Transcribe exactly the line containing "车推车, 黑色_74.5x77.5x24cm" and each line after it, through the end of the entries, with nothing before or after.

Segment Start: Supplied records

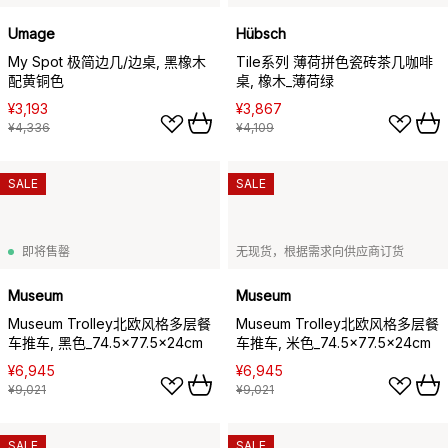
Umage
Hübsch
My Spot 极简边几/边桌, 黑橡木
Tile系列 薄荷拼色瓷砖茶几咖啡
配黄铜色
桌, 橡木_薄荷绿
¥3,193
¥3,867
¥4,336
¥4,109
SALE
SALE
即将售罄
无现货，根据需求向供应商订货
Museum
Museum
Museum Trolley北欧风格多层餐
Museum Trolley北欧风格多层餐
车推车, 黑色_74.5x77.5x24cm
车推车, 米色_74.5x77.5x24cm
¥6,945
¥6,945
¥9,021
¥9,021
SALE
SALE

Segment End: Supplied records

Result below
车推车, 黑色_74.5x77.5x24cm
车推车, 米色_74.5x77.5x24cm
¥6,945
¥6,945
¥9,021
¥9,021
SALE
SALE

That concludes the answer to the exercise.